O entendimento prévio entre o PL e o PSD paranaense — que previa apoio à sucessão de Ratinho Jr. em troca de uma vaga ao Senado para Filipe Barros — está sob risco de desmoronamento. Os principais envolvidos marcaram uma reunião para depois do Carnaval, após o retorno do governador de um recesso no exterior e de Flávio de uma agenda com lideranças conservadoras globais.
O objetivo de Flávio é consolidar bases regionais que não ofereçam resistência à sua própria projeção nacional. Ao flertar com Moro, o filho do ex-presidente busca enfraquecer a ambição presidencial de Ratinho Jr., forçando-o a permanecer na esfera estadual.
O Governador do Paraná vive uma encruzilhada. Seus assessores relatam oscilações constantes:
Cautela: O temor de ser esmagado pela polarização direta entre as forças de Bolsonaro e Lula (PT).
Otimismo: A crença de que sua baixa rejeição poderia levá-lo a uma vitória em um eventual segundo turno.
Fator Familiar: A influência de seu pai, o apresentador Ratinho, que teme represálias a seus empreendimentos de comunicação em caso de uma campanha presidencial agressiva.
Apesar da alta aprovação de Ratinho Jr., Sergio Moro lidera as pesquisas de opinião, impulsionado pelo legado da Operação Lava Jato. A entrada do PL no jogo — com seu robusto tempo de TV e generoso fundo eleitoral — poderia ser o fiel da balança, especialmente em um estado onde o bolsonarismo já demonstrou força ao alavancar candidaturas independentes, como ocorreu em Curitiba em 2024.
No União Brasil, Moro vive um isolamento parcial. Embora tenha o controle do diretório, perdeu quadros importantes para o grupo do governador. Seu maior obstáculo, porém, é a federação com o Progressistas (PP). O deputado Ricardo Barros, presidente do PP, é o principal opositor à sua candidatura. Segundo ele:
"Hoje, o que está definido é que o Moro não será nosso candidato".

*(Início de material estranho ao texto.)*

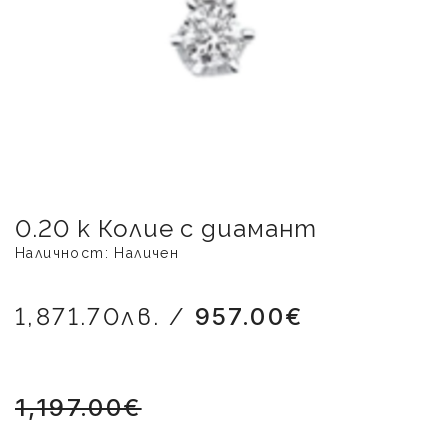
0.20 к Колие с диамант
Наличност: Наличен
1,871.70лв. /
957.00€
1,197.00€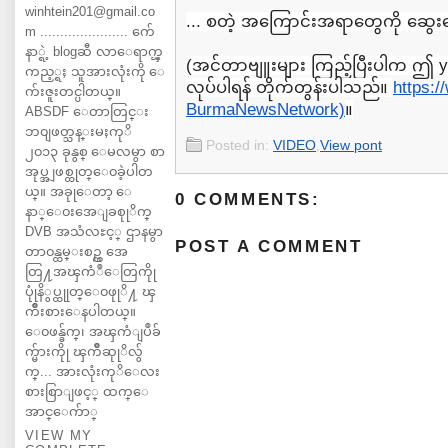
winhtein201@gmail.co
... စတဲ့ အကြောင်းအရာတွေကို ဆွေ
m ...................... က်ေ
နာ္ရဲ့ blogဆီ လာေရာက္ၾ
(အင်တာဗျူးများ ကြည့်ပြီးပါက ဤ y
ကည့္ရႈ သူအားလုံးကို ေ
လုပ်ပါရန် တိုက်တွန်းပါသည်။
https:
က်းဇူးတင္ပါတယ္။
BurmaNewsNetwork)
။
ABSDF ေတာတြင္း
ဘ၀ျဖတ္သန္းမႈကုိ
Posted in:
VIDEO
,
View pont
၂၀၁၃ ခုနွစ္ ေမလမွာ စာ
အုပ္အျဖစ္ထုတ္ေ၀ခဲ့ပါတ
ယ္။ အခုုေတာ့ ေ
0 COMMENTS:
နာ္ေ၀းအေျခစုုိက္
DVB အသံလႊင့္ ဌာနမွာ
POST A COMMENT
တာ၀န္ထမ္းစဥ္က အေ
တြ႔အၾကံဳေတြကိုု
ပုုံနိွပ္ထုုတ္ေ၀ဖုုိ႔ ၾ
ကိဳးစားေနပါတယ္။
ေ၀ဖန္ခ်က္၊ အၾကံျပဳခ်
က္မ်ားကိုု ၾကိဳဆုုိလ်ွ
က္... အားလုံးကုိေလး
စားစြာျဖင့္ ထက္ေ
အာင္ေက်ာ္
VIEW MY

Barros sugere que a federação possui nomes que "dialogam melhor com a política", mencionando figuras como Cida Borghetti, Marcelo Belinati ou até Rafael Greca.
Oficialmente, o ex-juiz tenta demonstrar estabilidade. Através de nota, sua equipe afirmou:
"O senador Sergio Moro permanece no União Brasil, partido que garantiu sua candidatura ao governo do Paraná nas eleições de 2026. As divergências com PP serão resolvidas com diálogo".
Apesar da negativa, o prazo final para qualquer troca partidária é 4 de abril, data em que o cenário para as eleições de 2026 deverá estar finalmente consolidado.